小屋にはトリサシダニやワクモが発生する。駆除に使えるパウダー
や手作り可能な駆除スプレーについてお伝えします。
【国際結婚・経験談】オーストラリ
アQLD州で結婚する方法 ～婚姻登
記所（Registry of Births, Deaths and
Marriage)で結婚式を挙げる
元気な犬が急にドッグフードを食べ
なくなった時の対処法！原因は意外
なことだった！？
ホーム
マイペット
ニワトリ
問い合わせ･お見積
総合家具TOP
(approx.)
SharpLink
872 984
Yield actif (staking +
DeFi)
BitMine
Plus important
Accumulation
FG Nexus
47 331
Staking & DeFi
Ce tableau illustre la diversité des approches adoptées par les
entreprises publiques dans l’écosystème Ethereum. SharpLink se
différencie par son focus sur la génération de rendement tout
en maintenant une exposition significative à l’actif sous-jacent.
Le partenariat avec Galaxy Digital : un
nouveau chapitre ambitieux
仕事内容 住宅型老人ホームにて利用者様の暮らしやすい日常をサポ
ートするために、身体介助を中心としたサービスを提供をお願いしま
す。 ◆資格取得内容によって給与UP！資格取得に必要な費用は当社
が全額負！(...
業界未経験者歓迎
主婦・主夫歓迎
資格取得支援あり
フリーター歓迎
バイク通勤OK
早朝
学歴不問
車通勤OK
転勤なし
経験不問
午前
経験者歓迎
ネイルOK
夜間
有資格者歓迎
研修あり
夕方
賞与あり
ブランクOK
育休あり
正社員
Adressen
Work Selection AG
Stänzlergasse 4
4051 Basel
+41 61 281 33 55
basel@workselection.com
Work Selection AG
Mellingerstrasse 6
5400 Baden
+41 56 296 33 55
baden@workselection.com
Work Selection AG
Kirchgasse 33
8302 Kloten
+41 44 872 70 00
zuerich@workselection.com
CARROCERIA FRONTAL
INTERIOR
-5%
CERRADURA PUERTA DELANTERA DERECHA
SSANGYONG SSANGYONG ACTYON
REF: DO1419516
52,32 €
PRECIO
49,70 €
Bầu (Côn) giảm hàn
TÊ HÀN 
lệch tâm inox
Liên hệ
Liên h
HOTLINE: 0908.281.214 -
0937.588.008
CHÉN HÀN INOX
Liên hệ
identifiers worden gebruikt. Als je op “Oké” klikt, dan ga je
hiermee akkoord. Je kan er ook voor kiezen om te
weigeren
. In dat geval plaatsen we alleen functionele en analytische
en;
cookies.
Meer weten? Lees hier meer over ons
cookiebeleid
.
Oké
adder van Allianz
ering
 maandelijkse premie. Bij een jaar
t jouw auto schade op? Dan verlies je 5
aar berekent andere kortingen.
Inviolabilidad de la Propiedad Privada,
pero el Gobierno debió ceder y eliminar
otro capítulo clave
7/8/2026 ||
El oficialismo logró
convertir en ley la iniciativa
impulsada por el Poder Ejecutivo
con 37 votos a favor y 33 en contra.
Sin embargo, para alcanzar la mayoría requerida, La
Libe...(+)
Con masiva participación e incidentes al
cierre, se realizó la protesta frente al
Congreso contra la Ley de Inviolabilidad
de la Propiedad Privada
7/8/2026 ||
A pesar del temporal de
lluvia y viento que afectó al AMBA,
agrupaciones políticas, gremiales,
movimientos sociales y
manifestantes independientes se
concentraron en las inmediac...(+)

☆ ☆ ☆ ☆ ☆

• [AIM OF THE TASK]: Each entry above must be retyped exactly.

• [ANSWER BELOW]:
小屋にはトリサシダニやワクモが発生する。駆除に使えるパウダー
や手作り可能な駆除スプレーについてお伝えします。
【国際結婚・経験談】オーストラリ
アQLD州で結婚する方法 ～婚姻登
記所（Registry of Births, Deaths and
Marriage)で結婚式を挙げる
元気な犬が急にドッグフードを食べ
なくなった時の対処法！原因は意外
なことだった！？
ホーム
マイペット
ニワトリ
問い合わせ･お見積
総合家具TOP
(approx.)
SharpLink
872 984
Yield actif (staking +
DeFi)
BitMine
Plus important
Accumulation
FG Nexus
47 331
Staking & DeFi
Ce tableau illustre la diversité des approches adoptées par les
entreprises publiques dans l’écosystème Ethereum. SharpLink se
différencie par son focus sur la génération de rendement tout
en maintenant une exposition significative à l’actif sous-jacent.
Le partenariat avec Galaxy Digital : un
nouveau chapitre ambitieux
仕事内容 住宅型老人ホームにて利用者様の暮らしやすい日常をサポ
ートするために、身体介助を中心としたサービスを提供をお願いしま
す。 ◆資格取得内容によって給与UP！資格取得に必要な費用は当社
が全額負！(...
業界未経験者歓迎
主婦・主夫歓迎
資格取得支援あり
フリーター歓迎
バイク通勤OK
早朝
学歴不問
車通勤OK
転勤なし
経験不問
午前
経験者歓迎
ネイルOK
夜間
有資格者歓迎
研修あり
夕方
賞与あり
ブランクOK
育休あり
正社員
Adressen
Work Selection AG
Stänzlergasse 4
4051 Basel
+41 61 281 33 55
basel@workselection.com
Work Selection AG
Mellingerstrasse 6
5400 Baden
+41 56 296 33 55
baden@workselection.com
Work Selection AG
Kirchgasse 33
8302 Kloten
+41 44 872 70 00
zuerich@workselection.com
CARROCERIA FRONTAL
INTERIOR
-5%
CERRADURA PUERTA DELANTERA DERECHA
SSANGYONG SSANGYONG ACTYON
REF: DO1419516
52,32 €
PRECIO
49,70 €
Bầu (Côn) giảm hàn
TÊ HÀN 
lệch tâm inox
Liên hệ
Liên h
HOTLINE: 0908.281.214 -
0937.588.008
CHÉN HÀN INOX
Liên hệ
identifiers worden gebruikt. Als je op “Oké” klikt, dan ga je
hiermee akkoord. Je kan er ook voor kiezen om te
weigeren
. In dat geval plaatsen we alleen functionele en analytische
en;
cookies.
Meer weten? Lees hier meer over ons
cookiebeleid
.
Oké
adder van Allianz
ering
 maandelijkse premie. Bij een jaar
t jouw auto schade op? Dan verlies je 5
aar berekent andere kortingen.
Inviolabilidad de la Propiedad Privada,
pero el Gobierno debió ceder y eliminar
otro capítulo clave
7/8/2026 ||
El oficialismo logró
convertir en ley la iniciativa
impulsada por el Poder Ejecutivo
con 37 votos a favor y 33 en contra.
Sin embargo, para alcanzar la mayoría requerida, La
Libe...(+)
Con masiva participación e incidentes al
cierre, se realizó la protesta frente al
Congreso contra la Ley de Inviolabilidad
de la Propiedad Privada
7/8/2026 ||
A pesar del temporal de
lluvia y viento que afectó al AMBA,
agrupaciones políticas, gremiales,
movimientos sociales y
manifestantes independientes se
concentraron en las inmediac...(+)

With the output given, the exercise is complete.